Written and clinically reviewed by Marissa Town, RN, BSN, CDCES
Reducing our impact on the environment is important, but having diabetes means we generate some medical waste. We celebrate increased access to diabetes technology, but the amount of plastic and packaging waste as a result also increases dramatically.
Creating medical devices that are safe for disposal, easy to use, and don’t generate a lot of waste can be challenging. As a person with diabetes, I think about this every time I dispose of my infusion sets, cartridges, and CGMs, which all have plastic that cannot be recycled without the complicated use of tools to remove the biohazard and sharps waste.
For example, the Dexcom G6 sensor product has approximately 80 grams of plastic,1 and to recycle the plastic, the insertion device must be fully taken apart with a screwdriver to get the needle out of the applicator.2 For some infusion sets, pliers must be used to remove the needle in order to recycle the plastic waste. This means that many people are simply putting their plastic and biohazard waste into the trash or into sharps containers, and none of the devices can be recycled, which creates millions of pounds of plastic waste annually.1
According to this article about diabetes technology and waste, sometimes only 10% of the total product with packaging is the actual medical device, leaving 90% of waste.1 A lot of this waste is made from plastic that is not always recyclable, due to challenges of separating the medical waste or the use of low-quality plastics.1 Another complication is the combination of plastics with electronic components that are difficult to separate for recycling.1
In May of 2021, Europe instituted guidelines for reducing waste, and part of those guidelines specify Medical Device Regulation of waste.1 Some diabetes industry companies have already started working towards reducing their environmental impact, but there is still a lot of room for improvement.1 A looming question is will the other companies follow suit?
“There are many layers to the waste problem, including manufacturing, shipping, designing, and sales, which, in turn provides different approaches to tackling the problems.1 One example discussed in the article that resonated with me regarded the Instructions for Use booklets that come in every insulin box, infusion set boxes, cartridge boxes, etc. These are things that unless you are first learning to use the product or medication, it is unlikely you will ever open it to read it, and will get discarded hopefully in the recycling.1
Diabetes Researcher Dr.
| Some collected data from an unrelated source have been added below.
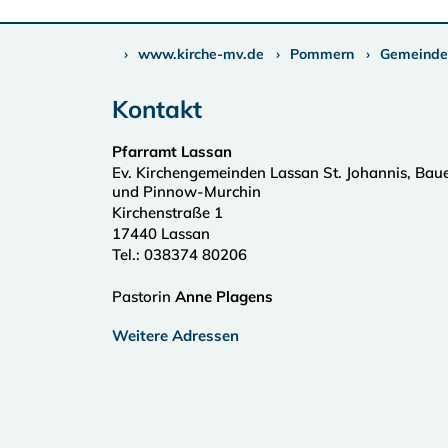
www.kirche-mv.de
Pommern
Gemeinde
Kontakt
Pfarramt Lassan
Ev. Kirchengemeinden Lassan St. Johannis, Bau
und Pinnow-Murchin
Kirchenstraße 1
17440
Lassan
Tel.:
038374 80206
Pastorin
Anne Plagens
Weitere Adressen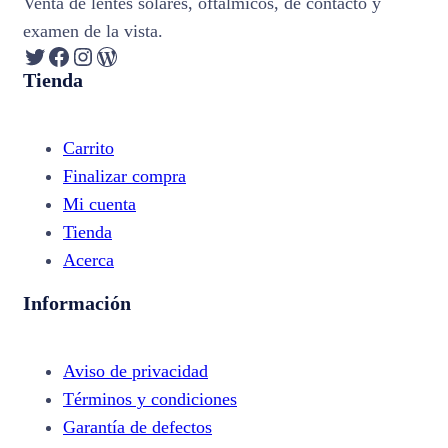
Venta de lentes solares, oftálmicos, de contacto y
examen de la vista.
Twitter
Facebook
Instagram
WordPress
Tienda
Carrito
Finalizar compra
Mi cuenta
Tienda
Acerca
Información
Aviso de privacidad
Términos y condiciones
Garantía de defectos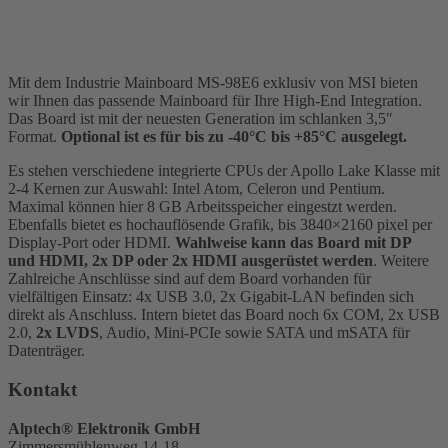
Mit dem Industrie Mainboard MS-98E6 exklusiv von MSI bieten
wir Ihnen das passende Mainboard für Ihre High-End Integration.
Das Board ist mit der neuesten Generation im schlanken 3,5″
Format.
Optional ist es für bis zu -40°C bis +85°C ausgelegt.
Es stehen verschiedene integrierte CPUs der Apollo Lake Klasse mit
2-4 Kernen zur Auswahl: Intel Atom, Celeron und Pentium.
Maximal können hier 8 GB Arbeitsspeicher eingestzt werden.
Ebenfalls bietet es hochauflösende Grafik, bis 3840×2160 pixel per
Display-Port oder HDMI.
Wahlweise kann das Board mit DP
und HDMI, 2x DP oder 2x HDMI ausgerüstet werden
. Weitere
Zahlreiche Anschlüsse sind auf dem Board vorhanden für
vielfältigen Einsatz: 4x USB 3.0, 2x Gigabit-LAN befinden sich
direkt als Anschluss. Intern bietet das Board noch 6x COM, 2x USB
2.0,
2x LVDS
, Audio, Mini-PCIe sowie SATA und mSATA für
Datenträger.
Kontakt
Alptech® Elektronik GmbH
Zimmersmühlenweg 14-18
Lutz Heinemann, who co-authors the article cited, states that “Plastic waste is a topic that will get much more attention in the near future and we have to form a coalition that bring all relevant partner together to reduce this issue.” He and co-author Dr. David Klonoff suggest that the power of the consumer can help lead diabetes companies to make greener choices by putting pressure on politicians, companies, and governments to help reduce the waste in diabetes.1
A coalition of PWD, organizations working to help PWD, health care professionals working in diabetes, and diabetes industry partners can do so much together. Improving our health care, improving our outcomes, and reducing our impact on the environment would be a terrific triad!